Questions like these rock the minds of the commoners who depend on hearsay and stray bits of information gleaned from diverse sources for their clouded judgement on the matter, and the well-informed who are befuddled by their diverse currents of thought regarding this complex historical issue. And it is here that clarity is sought from historians who wish to project Netaji in the right light.

There will ever be national perspectives on Hitler and his allies, for the torment of the World War nations have neither forgotten nor forgiven their enemies for having inflicted upon them. And this leads to bias in the analysis and understanding of the players in the political arena of the times. But history has to be objective and cannot subscribe to the prejudices of the afflicted.

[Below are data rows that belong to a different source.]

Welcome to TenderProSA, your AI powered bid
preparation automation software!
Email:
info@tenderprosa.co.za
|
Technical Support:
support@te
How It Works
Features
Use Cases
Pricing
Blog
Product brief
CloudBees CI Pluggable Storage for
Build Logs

The victor writes the history of the war he wins and paints his adversary as a demon despicable while absolving himself of all the ills of war he has been party to. So has Netaji been projected before the world by Britain as a quisling who was up to the act of selling his country's best interests to the enemy of British India in Imperial Japan. Nehru capitalised on this and declared a one-man sword-in-hand war at the borders of India on the advancing Japanese forces led by the INA. This was hilarity at its best but there is a more sinister element to it as well. Nehru spared no means to obliterate Netaji and his INA in person and in ideological terms by way of obscuring their contributions to freedom and helping smash their remnants after the war in alliance with the Machiavellian Mountbatten whose wife he courted. And thereafter he blackmailed the Mahatma into nominating him Prime Minister of Dominion India even though the Congress Working Committee had unanimously (11 out 13 with 2 abstentions) elected Sardar Patel as the would be Prime Minister. Nehru now began to show his fangs to his disillusioned foster father and the Mahatma is reportedly said to have lamented that he had backed the wrong horse in Nehru and by implication rued Subhas' absence from the storm-tossed national scene post 18 August, 1945.

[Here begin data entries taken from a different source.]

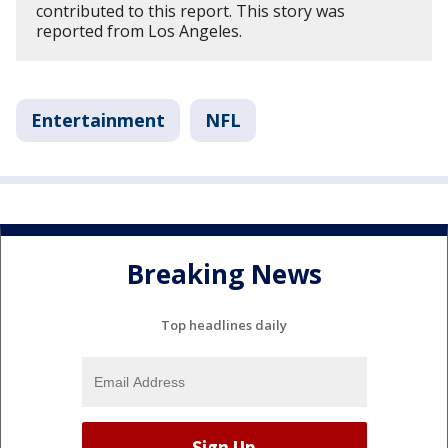
contributed to this report. This story was
reported from Los Angeles.
Entertainment
NFL
Breaking News
Top headlines daily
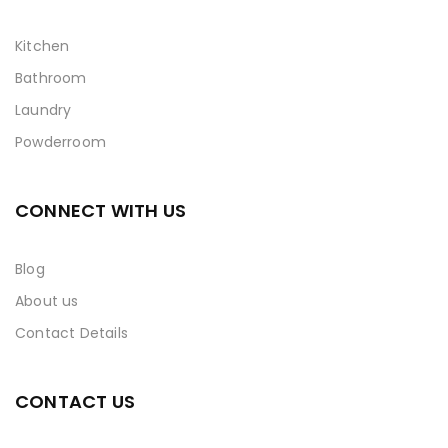
Kitchen
Bathroom
Laundry
Powderroom
CONNECT WITH US
Blog
About us
Contact Details
CONTACT US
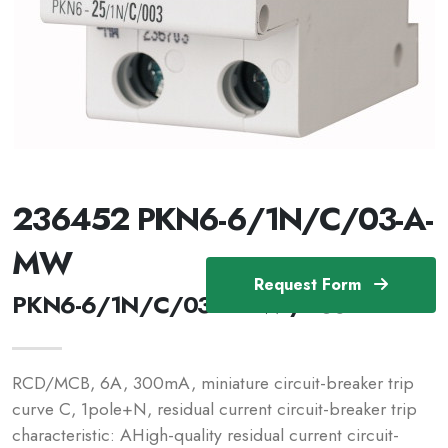
236452 PKN6-6/1N/C/03-A-
MW
Request Form
PKN6-6/1N/C/03-A-MW /236452
RCD/MCB, 6A, 300mA, miniature circuit-breaker trip
curve C, 1pole+N, residual current circuit-breaker trip
characteristic: AHigh-quality residual current circuit-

The British were an alien power who claimed inalienable rights to subjugate and govern India. Their governance over 190 years was a systematic despoiling of the wealth of the colony that was 'the Jewel in the Crown'. Against this rapacious order rose the revolutionaries during the Revolt of 1857 when the British were paid back in their own coin by their rebellious sepoys and their dependencies who 'shook off the sterile curse' of colonialism for once. The Revolt was ruthlessly suppressed after the British had suffered significant initial reverses and the East India Company was disbanded in India by the British Crown that now assumed official control of the governance of India with the Queen's Proclamation of 1858. Victoria became Queen Empress of India.

Then began the divisive politics of the British as they attempted pitting the Hindus against the Muslims initially and in later years the Muslims against the Hindus, a move that paid off in the long run as India in independence got partitioned along the preset communal lines.